Can I pick up on one thing? I think you said the state of the estate was about 900 premises and I have worked out, like back of a fag packet, that means we are going to have to do to do a condition report on those you are going to have to do 4 a day for every working day of the year. That is quite a lot of resourcing given one is a bus stop - I am sure you can do that in a couple of hours - some of them will not be. How are you going to resource that? How are you going to deliver that within an acceptable period of time?

 

Acting Director, Jersey Property Holdings:

We have a resource plan and, as you say, there are a number of bus stops, public stations and the like that do not require a great deal of examination or consideration.

 

The Deputy of St. Peter :

Is the resource plan in-house or will you have to go outside for it?

 

Acting Director, Jersey Property Holdings:

At the moment in-house but if required then we may have to go externally.

 

The Connétable of St. Mary :

When we will have a decision as to the future use of Cyril Le Marquand House, either as a refurbishment or as a site?

 

Director, Growth, Housing and Environment:

There are plans now being developed for that to be a housing site but there are currently negotiations in terms of making the site a bit bigger. We will hopefully have something that will be going to planning, or at least in principle going to planning, in the autumn. Sooner rather than later, I think, is the

 

The Connétable of St. Mary :

That is the one that people keep asking questions about.

 

Ms. M. Scott :

I just have one question. You say you are working with a developer on the Concerto system to get columns, so what has been the general remit of the instructions to the developer? What are you asking them at the moment to do?

 

Acting Director, Jersey Property Holdings:

I am not the project manager. I do not want that to sound like cop out but as we evolve the role of the corporate landlord we understand more and more about the information that we need to capture. That has been fed back to the development team.

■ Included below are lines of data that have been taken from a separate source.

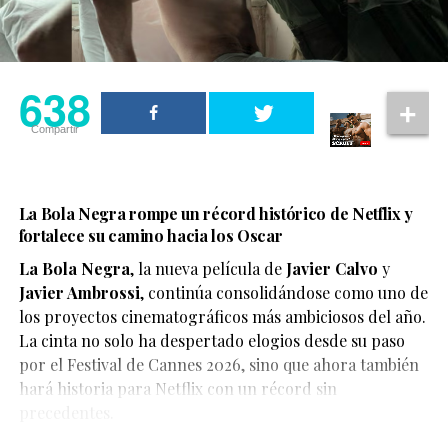
638
Compartir
La Bola Negra rompe un récord histórico de Netflix y
fortalece su camino hacia los Oscar
La Bola Negra
, la nueva película de
Javier Calvo
y
Javier Ambrossi
, continúa consolidándose como uno de
los proyectos cinematográficos más ambiciosos del año.
La cinta no solo ha despertado elogios desde su paso
por el Festival de Cannes 2026, sino que ahora también
Según el medio estadounidense, Marvel Studios realizó
hará historia para Netflix con un récord sin
reuniones y audiciones con varios actores antes de
precedentes.
tomar una decisión, y Connor habría sido el elegido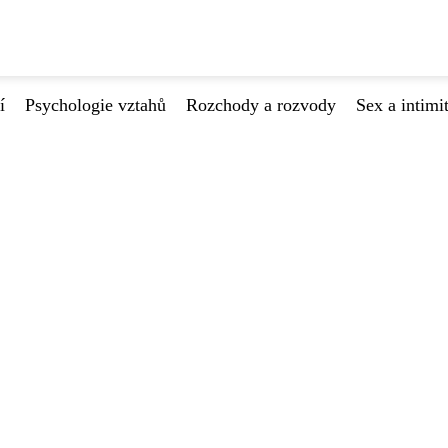
í
Psychologie vztahů
Rozchody a rozvody
Sex a intimi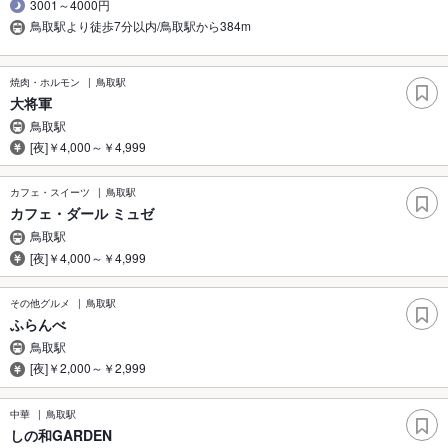
3001～4000円
鳥取駅より徒歩7分以内/鳥取駅から384m
焼肉・ホルモン
鳥取駅
大将軍
鳥取駅
[夜]￥4,000～￥4,999
カフェ・スイーツ
鳥取駅
カフェ・ダール ミュゼ
鳥取駅
[夜]￥4,000～￥4,999
その他グルメ
鳥取駅
ふらんべ
鳥取駅
[夜]￥2,000～￥2,999
中華
鳥取駅
しの和GARDEN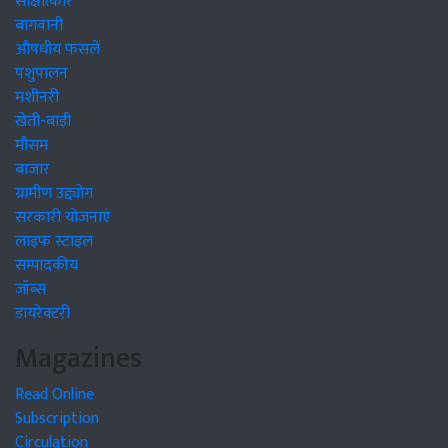
साक्षात्कार
बागवानी
औषधीय फसलें
पशुपालन
मशीनरी
खेती-बाड़ी
मौसम
बाजार
ग्रामीण उद्द्योग
सरकारी योजनाएं
लाइफ स्टाइल
सम्पादकीय
जॉब्स
डायरेक्टरी
Magazines
Read Online
Subscription
Circulation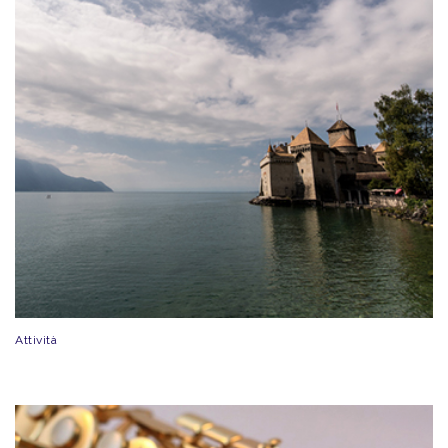
Attività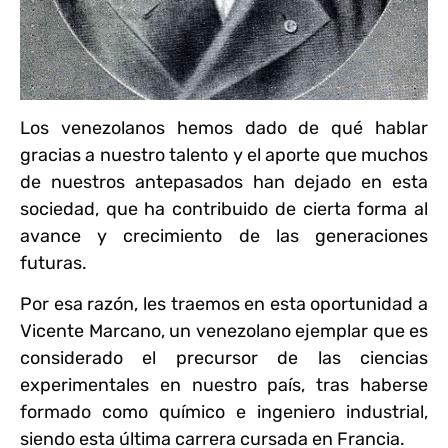
Los venezolanos hemos dado de qué hablar
gracias a nuestro talento y el aporte que muchos
de nuestros antepasados han dejado en esta
sociedad, que ha contribuido de cierta forma al
avance y crecimiento de las generaciones
futuras.
Por esa razón, les traemos en esta oportunidad a
Vicente Marcano, un venezolano ejemplar que es
considerado el precursor de las ciencias
experimentales en nuestro país, tras haberse
formado como químico e ingeniero industrial,
siendo esta última carrera cursada en Francia.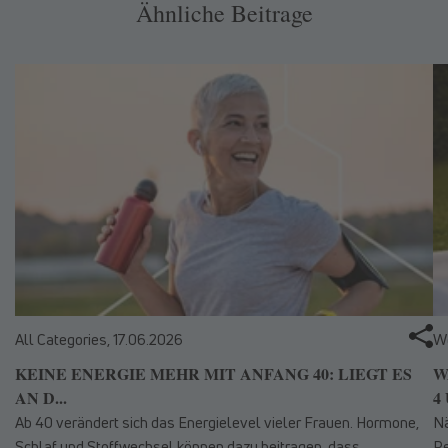
Ähnliche Beitrage
All Categories,
17.06.2026
We
KEINE ENERGIE MEHR MIT ANFANG 40: LIEGT ES
W
AN D...
4 
Ab 40 verändert sich das Energielevel vieler Frauen. Hormone,
Nä
Schlaf und Stoffwechsel können dazu beitragen, dass
Pe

We are very clear of the remit which is to be able to give me a universal register of information based on best practice for corporate landlord functions. They have a list of what we expect. They report in terms of their ability to deliver and are effectively ticking off the requirements.

 

Ms. M. Scott :

It is just that recently Concerto was identified as an award-winning system and it sounds like it is not adequate for your purposes. Is that true?

 

Acting Director, Jersey Property Holdings:

It is clearly adequate for our purposes.

 

Ms. M. Scott :

Right, but you are not clear whether it has the foundations and that so okay, that is fine. I will leave it there, thank you.

 

Senator S.C. Ferguson:

Okay, thank you very much indeed, gentlemen. The session is now over, you can escape.